I don't know if you can use a Tweedie distribution in a GEE model in PROC GENMOD (heads up to @StatDave ), but if so, that sounds like a possible way to go after this.  The negative binomial and generalized Poisson are also good for overdispersed count data - and you have had good luck so far with the negative binomial.  Maybe either the Tweedie or generalized Poisson would be an improvement over the negative binomial, but that is definitely data dependent.

SteveDenham

Thank you, Steve. I appreciate the response. I've learned a new distribution today! I'll look into that further...looks like it's available in GENMOD, so I'll give it a try.

This is an additional model at the request of a reviewer, so I'm trying to anticipate comments they may have. Would the data I have justify a negative binomial distribution with logit link? As I said, the outcome is binary (ED_RestraintFLG in the image), but it's measured over several hospital admissions, so it technically becomes a "count" over admissions and very much looks like a negative binomial distribution. I didn't initially use this distribution because I thought the outcome itself needed to be a count and not binary. I just want to be clear on this before I lock in any distribution other than "binary." 

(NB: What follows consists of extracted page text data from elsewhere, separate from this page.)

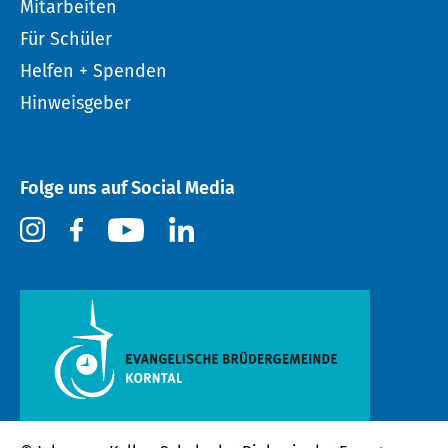
Mitarbeiten
Für Schüler
Helfen + Spenden
Hinweisgeber
Folge uns auf Social Media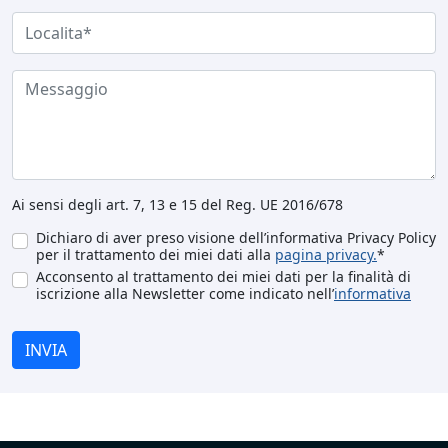
Ai sensi degli art. 7, 13 e 15 del Reg. UE 2016/678
Dichiaro di aver preso visione dell’informativa Privacy Policy
per il trattamento dei miei dati alla
pagina privacy.
*
Acconsento al trattamento dei miei dati per la finalità di
iscrizione alla Newsletter come indicato nell’
informativa
INVIA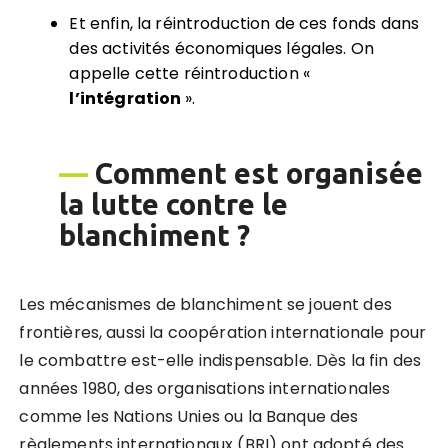
Et enfin, la réintroduction de ces fonds dans
des activités économiques légales. On
appelle cette réintroduction «
l
’
intégration
».
—
Comment est organisée
la lutte contre le
blanchiment ?
Les mécanismes de blanchiment se jouent des
frontières, aussi la coopération internationale pour
le combattre est-elle indispensable. Dès la fin des
années 1980, des organisations internationales
comme les Nations Unies ou la Banque des
règlements internationaux (BRI) ont adopté des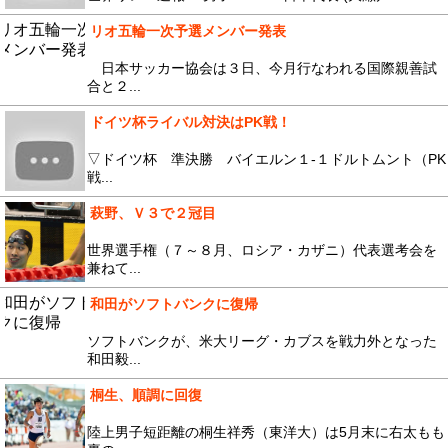
リオ五輪一次予選メンバー発表
日本サッカー協会は３日、今月行なわれる国際親善試
合と２...
ドイツ杯ライバル対決はPK戦！
▽ドイツ杯 準決勝 バイエルン１-１ドルトムント（PK
戦...
萩野、Ｖ３で２冠目
世界選手権（７～８月、ロシア・カザニ）代表選考会を
兼ねて...
和田がソフトバンクに復帰
ソフトバンクが、米大リーグ・カブスを戦力外となった
和田毅...
桐生、順調に回復
陸上男子短距離の桐生祥秀（東洋大）は5月末に右太もも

It isn't clear whether you want to model the individual, repeated, binary responses from subjects or the total number of admissions by each subject. If the former, than you probably need to take into account the correlations among the repeated measures. This can be done with a GEE model (REPEATED statement in PROC GEE) or a random effects model (RANDOM statement in PROC GLIMMIX) using the binomial distribution. Note that the GEE method usually takes pretty good care of overdispersion if it exists. If it's the latter, then there are no repeated measures or correlations to account for and you can model the count of admissions using the Poisson distribution, or the negative binomial distribution if there is evidence of overdispersion. I'll just note that there is a zero-inflated binomial model that can deal with an overabundance of zeros. It can be fit in PROC FMM as shown in this note but this does not deal with repeated measures. Another model for overdispersed binary data is the binomial cluster model which can also be fit in PROC FMM. See the discussion of overdispersion in this note.

Thanks! It's the former...I want to model the repeated binary outcomes while accounting for correlations between the outcomes within a patient having several hospital admissions. I'm currently using Proc Glimmix with Binomial dist and logit link with a random statement with subject=patientID. The results seem reasonable (estimates and model fit) except that the AUC seems inflated at .97, though I read this is common with rare event data (my outcome has ~8% event rate). Additionally, the "Pearson Chi Sq/DF" is "0.40", which indicates under-dispersion, though most analysts concerns seem to be with over-dispersion, so I wonder if the "0.40" result is ignorable. I re-ran this model with Dist=NegBinomial and link=logit and the AUC and Pearson/DF numbers appeared more reasonable. 

At this point, I assume based on my data, I will need to use "dist=binomial" only? I can state there is no sign of over-dispersion with "Pearson Chi Sq/DF" not >1.0 and maybe explore a different measure of predictive ability...like AUC-Precision/Recall? Am I correct in this line of thought? 

Thank you, this helps a lot. The AUC-PR curve looks pretty good, but certainly not as crazy high as the AUC-ROC. I appreciate the help!